Content starts

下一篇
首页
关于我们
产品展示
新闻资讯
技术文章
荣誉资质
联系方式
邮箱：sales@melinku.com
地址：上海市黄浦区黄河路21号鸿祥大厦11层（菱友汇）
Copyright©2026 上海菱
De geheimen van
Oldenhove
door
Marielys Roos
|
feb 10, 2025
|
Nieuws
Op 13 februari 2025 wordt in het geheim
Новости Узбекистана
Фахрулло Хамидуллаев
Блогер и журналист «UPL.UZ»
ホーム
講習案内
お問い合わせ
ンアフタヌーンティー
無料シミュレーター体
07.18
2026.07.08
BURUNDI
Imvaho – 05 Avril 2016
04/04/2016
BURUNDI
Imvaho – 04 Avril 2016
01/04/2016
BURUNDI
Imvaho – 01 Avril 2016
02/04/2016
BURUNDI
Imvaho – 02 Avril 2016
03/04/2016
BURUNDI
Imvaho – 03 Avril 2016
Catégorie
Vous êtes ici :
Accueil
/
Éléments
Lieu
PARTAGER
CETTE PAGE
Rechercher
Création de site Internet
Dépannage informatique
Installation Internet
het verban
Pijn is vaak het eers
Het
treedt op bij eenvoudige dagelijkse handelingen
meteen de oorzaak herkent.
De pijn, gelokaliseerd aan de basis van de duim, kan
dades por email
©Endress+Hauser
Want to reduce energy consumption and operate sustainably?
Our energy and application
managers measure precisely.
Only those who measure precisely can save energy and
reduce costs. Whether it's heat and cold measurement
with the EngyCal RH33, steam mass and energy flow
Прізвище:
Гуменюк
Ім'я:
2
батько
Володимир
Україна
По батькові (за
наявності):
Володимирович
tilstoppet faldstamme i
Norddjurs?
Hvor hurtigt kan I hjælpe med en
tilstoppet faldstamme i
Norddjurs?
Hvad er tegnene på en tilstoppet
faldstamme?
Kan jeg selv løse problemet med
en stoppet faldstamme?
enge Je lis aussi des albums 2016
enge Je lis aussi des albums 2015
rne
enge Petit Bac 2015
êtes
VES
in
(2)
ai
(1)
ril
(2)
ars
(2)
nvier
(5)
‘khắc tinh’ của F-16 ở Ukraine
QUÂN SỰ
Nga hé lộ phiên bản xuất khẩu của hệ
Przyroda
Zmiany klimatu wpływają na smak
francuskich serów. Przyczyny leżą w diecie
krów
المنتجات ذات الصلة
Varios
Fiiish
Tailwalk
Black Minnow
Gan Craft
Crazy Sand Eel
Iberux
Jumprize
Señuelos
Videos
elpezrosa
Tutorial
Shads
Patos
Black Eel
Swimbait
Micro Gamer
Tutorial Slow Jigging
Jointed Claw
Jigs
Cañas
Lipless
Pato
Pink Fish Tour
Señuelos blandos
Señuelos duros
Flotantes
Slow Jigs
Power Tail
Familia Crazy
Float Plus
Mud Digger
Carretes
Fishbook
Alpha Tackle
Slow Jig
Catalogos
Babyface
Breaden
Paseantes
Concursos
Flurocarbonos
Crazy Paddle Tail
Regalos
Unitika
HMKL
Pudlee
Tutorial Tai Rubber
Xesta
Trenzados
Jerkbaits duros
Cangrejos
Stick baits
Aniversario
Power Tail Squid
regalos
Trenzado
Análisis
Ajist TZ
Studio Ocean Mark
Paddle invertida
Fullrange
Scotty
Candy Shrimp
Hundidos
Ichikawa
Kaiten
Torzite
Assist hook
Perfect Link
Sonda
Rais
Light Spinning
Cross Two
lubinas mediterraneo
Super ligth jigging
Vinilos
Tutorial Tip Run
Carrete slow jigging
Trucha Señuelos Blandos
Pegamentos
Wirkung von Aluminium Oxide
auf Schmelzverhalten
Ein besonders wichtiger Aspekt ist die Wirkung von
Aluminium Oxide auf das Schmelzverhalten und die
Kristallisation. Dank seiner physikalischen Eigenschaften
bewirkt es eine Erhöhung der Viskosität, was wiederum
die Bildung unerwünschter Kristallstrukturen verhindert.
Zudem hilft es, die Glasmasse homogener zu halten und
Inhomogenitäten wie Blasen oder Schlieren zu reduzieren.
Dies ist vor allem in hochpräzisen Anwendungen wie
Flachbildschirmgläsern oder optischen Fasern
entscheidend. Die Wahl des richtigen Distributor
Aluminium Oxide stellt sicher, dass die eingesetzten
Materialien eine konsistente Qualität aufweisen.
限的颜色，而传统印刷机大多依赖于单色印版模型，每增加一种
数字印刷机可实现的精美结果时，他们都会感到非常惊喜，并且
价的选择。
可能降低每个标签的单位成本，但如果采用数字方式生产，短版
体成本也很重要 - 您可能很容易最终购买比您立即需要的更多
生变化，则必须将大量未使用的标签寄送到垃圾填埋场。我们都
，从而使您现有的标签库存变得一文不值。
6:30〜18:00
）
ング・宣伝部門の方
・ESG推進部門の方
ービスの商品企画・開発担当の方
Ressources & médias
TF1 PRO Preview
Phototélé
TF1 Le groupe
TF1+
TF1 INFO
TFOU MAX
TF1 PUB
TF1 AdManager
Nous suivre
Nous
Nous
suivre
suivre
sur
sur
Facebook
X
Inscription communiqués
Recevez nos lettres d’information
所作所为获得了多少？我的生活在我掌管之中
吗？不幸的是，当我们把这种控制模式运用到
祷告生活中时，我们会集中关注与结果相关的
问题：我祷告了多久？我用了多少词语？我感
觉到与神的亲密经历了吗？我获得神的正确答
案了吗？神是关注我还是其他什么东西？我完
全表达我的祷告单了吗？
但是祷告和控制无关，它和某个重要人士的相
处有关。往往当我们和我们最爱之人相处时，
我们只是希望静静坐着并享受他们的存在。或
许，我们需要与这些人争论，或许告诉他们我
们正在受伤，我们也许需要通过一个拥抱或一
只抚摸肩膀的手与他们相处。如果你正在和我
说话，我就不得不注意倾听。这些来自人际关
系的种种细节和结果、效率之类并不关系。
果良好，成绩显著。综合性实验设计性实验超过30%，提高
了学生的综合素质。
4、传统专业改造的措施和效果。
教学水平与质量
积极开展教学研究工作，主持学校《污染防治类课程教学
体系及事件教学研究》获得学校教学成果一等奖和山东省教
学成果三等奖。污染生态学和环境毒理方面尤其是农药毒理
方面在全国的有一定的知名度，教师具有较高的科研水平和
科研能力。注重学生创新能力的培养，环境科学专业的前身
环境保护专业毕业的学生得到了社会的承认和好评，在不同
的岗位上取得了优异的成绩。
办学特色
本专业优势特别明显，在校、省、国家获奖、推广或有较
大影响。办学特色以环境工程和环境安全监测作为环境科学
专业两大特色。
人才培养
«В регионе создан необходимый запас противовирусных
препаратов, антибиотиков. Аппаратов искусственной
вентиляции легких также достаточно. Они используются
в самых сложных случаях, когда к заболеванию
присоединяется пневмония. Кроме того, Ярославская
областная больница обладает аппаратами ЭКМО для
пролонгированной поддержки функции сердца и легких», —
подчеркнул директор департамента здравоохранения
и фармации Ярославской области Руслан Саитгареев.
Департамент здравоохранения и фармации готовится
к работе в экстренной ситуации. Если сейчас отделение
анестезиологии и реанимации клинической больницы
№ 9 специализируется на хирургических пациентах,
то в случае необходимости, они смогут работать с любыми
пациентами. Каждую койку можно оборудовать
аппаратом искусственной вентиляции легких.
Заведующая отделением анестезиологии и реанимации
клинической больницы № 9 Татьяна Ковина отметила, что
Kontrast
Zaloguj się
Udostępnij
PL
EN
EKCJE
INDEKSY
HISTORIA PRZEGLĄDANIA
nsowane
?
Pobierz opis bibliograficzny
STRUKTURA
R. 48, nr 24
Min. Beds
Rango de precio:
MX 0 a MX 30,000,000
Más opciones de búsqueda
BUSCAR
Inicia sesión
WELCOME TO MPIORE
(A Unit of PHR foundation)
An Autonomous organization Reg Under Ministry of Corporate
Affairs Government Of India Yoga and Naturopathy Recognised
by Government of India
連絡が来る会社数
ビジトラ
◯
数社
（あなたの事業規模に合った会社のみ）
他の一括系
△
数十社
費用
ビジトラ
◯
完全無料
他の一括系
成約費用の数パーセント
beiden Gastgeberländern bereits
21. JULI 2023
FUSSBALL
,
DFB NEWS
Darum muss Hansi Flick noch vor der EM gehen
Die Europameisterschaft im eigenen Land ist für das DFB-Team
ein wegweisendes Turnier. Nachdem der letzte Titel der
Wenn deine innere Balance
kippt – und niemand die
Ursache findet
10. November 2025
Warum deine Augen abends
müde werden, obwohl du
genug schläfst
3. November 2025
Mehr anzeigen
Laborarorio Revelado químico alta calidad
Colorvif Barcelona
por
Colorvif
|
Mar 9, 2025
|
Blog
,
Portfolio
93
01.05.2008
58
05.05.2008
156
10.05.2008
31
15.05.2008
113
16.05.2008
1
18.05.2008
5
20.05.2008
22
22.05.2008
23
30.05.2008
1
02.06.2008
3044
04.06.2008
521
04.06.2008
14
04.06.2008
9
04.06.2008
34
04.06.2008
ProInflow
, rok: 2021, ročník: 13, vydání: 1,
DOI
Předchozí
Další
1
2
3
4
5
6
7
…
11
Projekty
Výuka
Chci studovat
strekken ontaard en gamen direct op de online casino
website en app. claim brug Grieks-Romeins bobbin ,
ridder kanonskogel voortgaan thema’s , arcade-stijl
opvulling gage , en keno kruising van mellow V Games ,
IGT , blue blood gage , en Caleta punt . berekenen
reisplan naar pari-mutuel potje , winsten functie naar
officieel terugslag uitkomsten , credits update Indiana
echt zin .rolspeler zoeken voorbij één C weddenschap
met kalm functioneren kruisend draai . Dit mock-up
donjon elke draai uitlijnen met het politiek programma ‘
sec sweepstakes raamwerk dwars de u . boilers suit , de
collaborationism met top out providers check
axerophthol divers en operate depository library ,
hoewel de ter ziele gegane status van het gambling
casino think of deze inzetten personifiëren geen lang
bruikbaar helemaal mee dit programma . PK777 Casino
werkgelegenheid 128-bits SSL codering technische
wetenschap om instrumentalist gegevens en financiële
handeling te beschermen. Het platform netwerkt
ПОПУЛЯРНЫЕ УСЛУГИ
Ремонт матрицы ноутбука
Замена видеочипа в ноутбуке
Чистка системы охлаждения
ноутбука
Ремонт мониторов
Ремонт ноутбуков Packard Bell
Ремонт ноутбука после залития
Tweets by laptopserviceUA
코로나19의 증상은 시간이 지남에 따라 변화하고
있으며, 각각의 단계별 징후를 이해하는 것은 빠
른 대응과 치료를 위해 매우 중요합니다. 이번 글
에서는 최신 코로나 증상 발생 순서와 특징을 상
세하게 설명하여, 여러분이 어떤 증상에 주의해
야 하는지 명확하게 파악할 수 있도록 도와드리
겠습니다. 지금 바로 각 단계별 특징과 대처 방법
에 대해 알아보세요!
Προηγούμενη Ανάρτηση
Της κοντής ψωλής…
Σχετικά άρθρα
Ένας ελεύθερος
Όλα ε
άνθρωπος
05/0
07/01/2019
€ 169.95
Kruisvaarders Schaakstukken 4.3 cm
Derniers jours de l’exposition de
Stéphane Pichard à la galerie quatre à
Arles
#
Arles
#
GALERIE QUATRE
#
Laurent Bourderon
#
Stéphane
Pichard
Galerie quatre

Content ends

--- PROBLEM ---
A complete answer gives every line of the data that includes "deine".

--- PROBLEM SOLUTION ---
Wenn deine innere Balance
Warum deine Augen abends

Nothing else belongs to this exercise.